Work item: Determine the count of lines in the following entries that contain the string "history". Write only the number.

::::::::::

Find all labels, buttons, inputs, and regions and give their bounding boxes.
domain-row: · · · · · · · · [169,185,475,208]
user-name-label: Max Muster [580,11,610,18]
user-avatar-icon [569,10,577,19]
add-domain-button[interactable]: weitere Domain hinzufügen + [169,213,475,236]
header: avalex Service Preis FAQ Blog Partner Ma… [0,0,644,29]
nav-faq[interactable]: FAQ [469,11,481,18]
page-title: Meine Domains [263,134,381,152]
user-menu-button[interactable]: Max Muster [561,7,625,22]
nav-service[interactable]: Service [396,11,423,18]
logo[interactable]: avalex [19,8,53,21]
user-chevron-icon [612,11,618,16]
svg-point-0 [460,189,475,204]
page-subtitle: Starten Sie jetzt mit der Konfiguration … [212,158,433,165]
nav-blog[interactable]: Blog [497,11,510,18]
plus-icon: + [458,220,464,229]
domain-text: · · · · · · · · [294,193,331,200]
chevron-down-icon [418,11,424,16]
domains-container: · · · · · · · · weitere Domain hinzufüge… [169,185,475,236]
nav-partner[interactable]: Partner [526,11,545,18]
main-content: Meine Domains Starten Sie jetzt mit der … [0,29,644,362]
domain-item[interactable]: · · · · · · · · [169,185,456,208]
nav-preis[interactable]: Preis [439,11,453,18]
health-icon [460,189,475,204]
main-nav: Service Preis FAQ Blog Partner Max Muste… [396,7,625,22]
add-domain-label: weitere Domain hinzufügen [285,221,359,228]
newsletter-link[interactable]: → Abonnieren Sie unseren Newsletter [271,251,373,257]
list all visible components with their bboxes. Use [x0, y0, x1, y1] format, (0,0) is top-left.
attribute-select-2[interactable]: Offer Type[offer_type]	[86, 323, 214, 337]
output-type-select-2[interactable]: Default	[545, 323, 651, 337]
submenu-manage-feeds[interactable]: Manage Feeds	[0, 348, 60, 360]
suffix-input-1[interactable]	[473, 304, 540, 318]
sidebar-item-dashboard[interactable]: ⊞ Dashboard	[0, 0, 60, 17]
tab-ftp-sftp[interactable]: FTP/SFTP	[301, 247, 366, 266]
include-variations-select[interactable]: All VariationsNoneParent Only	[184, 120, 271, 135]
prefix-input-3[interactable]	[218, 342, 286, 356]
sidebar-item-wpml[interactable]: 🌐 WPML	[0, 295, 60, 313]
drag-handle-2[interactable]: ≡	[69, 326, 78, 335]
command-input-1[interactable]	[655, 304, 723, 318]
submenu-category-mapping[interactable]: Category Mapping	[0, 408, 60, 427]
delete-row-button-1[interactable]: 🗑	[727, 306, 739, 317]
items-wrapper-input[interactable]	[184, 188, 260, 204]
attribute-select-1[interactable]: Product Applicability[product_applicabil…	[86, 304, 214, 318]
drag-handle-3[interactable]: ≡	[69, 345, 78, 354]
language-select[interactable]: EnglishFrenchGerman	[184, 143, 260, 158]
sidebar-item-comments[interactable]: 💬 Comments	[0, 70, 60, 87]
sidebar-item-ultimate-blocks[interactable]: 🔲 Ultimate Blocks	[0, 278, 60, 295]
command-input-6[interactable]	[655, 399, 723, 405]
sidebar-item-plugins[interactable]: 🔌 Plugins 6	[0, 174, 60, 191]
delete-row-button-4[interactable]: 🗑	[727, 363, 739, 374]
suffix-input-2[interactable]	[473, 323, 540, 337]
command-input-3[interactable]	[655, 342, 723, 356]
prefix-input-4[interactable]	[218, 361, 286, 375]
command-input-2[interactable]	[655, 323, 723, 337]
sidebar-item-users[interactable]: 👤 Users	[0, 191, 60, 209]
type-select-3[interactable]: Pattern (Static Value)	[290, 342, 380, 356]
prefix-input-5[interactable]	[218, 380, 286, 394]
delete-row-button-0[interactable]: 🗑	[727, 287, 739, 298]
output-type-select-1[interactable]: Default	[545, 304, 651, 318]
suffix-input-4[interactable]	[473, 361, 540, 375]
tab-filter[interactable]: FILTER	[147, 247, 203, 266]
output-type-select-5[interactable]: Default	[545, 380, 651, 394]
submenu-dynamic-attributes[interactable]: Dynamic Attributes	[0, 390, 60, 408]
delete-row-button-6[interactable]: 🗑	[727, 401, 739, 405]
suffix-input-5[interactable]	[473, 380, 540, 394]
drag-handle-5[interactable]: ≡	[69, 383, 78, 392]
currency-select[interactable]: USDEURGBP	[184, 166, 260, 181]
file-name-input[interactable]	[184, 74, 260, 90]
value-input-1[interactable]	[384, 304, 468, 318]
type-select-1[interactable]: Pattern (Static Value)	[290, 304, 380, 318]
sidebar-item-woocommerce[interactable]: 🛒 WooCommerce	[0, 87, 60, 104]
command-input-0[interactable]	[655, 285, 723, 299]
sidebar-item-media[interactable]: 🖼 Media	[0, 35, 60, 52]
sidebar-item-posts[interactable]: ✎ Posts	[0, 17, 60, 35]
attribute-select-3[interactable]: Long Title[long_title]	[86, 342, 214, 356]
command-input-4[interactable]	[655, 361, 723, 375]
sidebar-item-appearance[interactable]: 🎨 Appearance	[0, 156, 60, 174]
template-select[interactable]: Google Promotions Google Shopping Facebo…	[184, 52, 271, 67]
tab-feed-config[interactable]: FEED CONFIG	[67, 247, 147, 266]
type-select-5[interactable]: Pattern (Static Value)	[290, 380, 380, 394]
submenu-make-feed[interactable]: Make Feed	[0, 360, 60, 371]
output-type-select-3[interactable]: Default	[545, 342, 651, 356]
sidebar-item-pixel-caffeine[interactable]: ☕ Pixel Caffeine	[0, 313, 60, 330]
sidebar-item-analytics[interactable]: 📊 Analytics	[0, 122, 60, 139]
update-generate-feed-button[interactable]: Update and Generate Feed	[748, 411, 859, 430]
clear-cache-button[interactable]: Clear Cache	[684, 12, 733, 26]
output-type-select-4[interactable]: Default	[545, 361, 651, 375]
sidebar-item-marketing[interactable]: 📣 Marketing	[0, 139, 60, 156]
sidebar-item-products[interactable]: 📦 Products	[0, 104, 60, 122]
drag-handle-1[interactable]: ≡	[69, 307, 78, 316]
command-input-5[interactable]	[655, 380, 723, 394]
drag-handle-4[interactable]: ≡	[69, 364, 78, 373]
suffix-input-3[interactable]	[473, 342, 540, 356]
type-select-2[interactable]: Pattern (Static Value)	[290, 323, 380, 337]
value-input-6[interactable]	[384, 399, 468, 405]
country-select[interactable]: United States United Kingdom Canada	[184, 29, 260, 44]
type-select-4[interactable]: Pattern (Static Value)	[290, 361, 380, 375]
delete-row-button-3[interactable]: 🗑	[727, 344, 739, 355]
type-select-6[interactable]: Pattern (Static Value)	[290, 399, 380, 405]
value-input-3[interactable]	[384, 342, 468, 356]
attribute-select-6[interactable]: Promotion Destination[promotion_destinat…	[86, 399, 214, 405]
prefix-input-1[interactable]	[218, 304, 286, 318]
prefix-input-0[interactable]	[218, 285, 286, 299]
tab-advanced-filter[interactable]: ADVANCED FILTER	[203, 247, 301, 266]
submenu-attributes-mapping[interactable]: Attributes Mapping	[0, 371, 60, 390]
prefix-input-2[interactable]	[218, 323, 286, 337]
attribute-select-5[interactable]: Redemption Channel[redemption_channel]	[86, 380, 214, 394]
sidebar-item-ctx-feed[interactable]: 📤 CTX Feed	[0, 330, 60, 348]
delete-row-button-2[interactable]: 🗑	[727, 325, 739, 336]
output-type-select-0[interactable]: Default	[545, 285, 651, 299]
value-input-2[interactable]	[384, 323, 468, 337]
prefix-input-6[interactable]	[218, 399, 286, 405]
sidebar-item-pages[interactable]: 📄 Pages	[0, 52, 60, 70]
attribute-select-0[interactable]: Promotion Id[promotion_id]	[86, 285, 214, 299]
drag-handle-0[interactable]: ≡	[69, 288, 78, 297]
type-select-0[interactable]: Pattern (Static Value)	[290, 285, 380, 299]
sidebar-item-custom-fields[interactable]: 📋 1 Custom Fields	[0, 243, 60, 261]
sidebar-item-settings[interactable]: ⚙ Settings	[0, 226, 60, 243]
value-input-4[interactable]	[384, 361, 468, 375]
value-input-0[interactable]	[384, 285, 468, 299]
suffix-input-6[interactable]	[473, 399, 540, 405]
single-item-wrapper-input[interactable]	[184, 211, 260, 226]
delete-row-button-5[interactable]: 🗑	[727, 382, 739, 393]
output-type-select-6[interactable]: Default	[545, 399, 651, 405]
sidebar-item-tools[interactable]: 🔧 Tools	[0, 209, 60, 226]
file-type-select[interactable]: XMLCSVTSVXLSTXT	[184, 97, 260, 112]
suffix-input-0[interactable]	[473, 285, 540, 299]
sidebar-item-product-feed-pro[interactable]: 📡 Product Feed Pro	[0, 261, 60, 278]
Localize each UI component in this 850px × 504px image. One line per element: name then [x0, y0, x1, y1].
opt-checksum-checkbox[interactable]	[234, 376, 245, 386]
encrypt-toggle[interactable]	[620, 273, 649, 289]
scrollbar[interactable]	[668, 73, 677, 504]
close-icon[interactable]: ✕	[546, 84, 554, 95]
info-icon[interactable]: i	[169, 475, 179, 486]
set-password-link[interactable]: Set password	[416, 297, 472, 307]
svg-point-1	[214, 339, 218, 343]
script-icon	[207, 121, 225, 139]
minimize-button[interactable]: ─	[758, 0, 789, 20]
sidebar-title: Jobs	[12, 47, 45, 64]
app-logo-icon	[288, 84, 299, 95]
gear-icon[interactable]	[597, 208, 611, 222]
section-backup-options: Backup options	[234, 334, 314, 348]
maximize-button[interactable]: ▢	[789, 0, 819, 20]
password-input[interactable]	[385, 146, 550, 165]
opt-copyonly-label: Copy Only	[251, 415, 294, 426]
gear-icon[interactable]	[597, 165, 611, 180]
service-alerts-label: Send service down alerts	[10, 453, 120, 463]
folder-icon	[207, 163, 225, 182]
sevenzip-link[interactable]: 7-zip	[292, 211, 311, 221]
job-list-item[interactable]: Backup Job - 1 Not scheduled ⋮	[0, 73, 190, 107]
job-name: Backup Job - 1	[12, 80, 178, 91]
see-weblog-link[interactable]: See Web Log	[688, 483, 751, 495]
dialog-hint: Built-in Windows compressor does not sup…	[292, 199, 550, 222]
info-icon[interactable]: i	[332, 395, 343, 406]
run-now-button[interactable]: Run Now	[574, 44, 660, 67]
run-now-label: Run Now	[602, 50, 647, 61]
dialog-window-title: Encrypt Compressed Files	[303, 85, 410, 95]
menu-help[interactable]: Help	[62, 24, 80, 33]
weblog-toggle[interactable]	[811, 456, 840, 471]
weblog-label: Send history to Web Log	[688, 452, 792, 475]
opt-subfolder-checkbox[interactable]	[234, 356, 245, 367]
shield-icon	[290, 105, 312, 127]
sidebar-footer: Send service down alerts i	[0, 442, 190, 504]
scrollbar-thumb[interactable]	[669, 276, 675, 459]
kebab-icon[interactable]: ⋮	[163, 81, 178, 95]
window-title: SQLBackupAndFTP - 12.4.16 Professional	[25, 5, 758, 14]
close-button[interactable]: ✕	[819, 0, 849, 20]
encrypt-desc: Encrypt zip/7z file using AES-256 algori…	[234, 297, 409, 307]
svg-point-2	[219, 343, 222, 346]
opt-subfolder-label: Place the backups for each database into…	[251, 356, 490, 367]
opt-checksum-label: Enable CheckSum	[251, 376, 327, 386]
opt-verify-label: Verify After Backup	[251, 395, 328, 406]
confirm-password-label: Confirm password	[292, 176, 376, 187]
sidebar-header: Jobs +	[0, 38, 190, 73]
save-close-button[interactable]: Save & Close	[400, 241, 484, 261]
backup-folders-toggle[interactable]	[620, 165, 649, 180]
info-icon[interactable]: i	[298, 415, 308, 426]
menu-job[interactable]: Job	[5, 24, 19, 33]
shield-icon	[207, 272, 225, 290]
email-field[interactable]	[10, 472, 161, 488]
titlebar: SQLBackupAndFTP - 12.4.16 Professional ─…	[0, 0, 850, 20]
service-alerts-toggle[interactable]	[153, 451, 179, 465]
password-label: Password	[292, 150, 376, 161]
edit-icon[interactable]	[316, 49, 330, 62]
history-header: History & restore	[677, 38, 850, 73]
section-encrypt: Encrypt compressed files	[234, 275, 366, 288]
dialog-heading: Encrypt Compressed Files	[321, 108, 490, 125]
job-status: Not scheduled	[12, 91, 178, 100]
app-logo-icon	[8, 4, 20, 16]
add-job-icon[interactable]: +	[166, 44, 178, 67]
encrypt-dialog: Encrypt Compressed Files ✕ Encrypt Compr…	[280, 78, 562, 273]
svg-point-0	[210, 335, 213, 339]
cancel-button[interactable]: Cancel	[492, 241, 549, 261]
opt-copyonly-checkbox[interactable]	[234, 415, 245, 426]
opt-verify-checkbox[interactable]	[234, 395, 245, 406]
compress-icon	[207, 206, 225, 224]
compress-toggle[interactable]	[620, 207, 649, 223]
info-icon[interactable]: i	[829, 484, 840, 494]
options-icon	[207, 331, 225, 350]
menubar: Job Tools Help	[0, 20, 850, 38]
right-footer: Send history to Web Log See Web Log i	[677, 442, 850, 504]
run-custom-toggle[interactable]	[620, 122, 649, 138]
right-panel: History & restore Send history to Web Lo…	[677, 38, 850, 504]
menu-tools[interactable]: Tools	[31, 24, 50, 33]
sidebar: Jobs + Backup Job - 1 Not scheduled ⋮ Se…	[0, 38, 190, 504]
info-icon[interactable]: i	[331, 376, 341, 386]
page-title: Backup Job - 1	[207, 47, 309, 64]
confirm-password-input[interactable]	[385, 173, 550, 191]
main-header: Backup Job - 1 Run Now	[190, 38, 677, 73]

::::::::::

Response: 4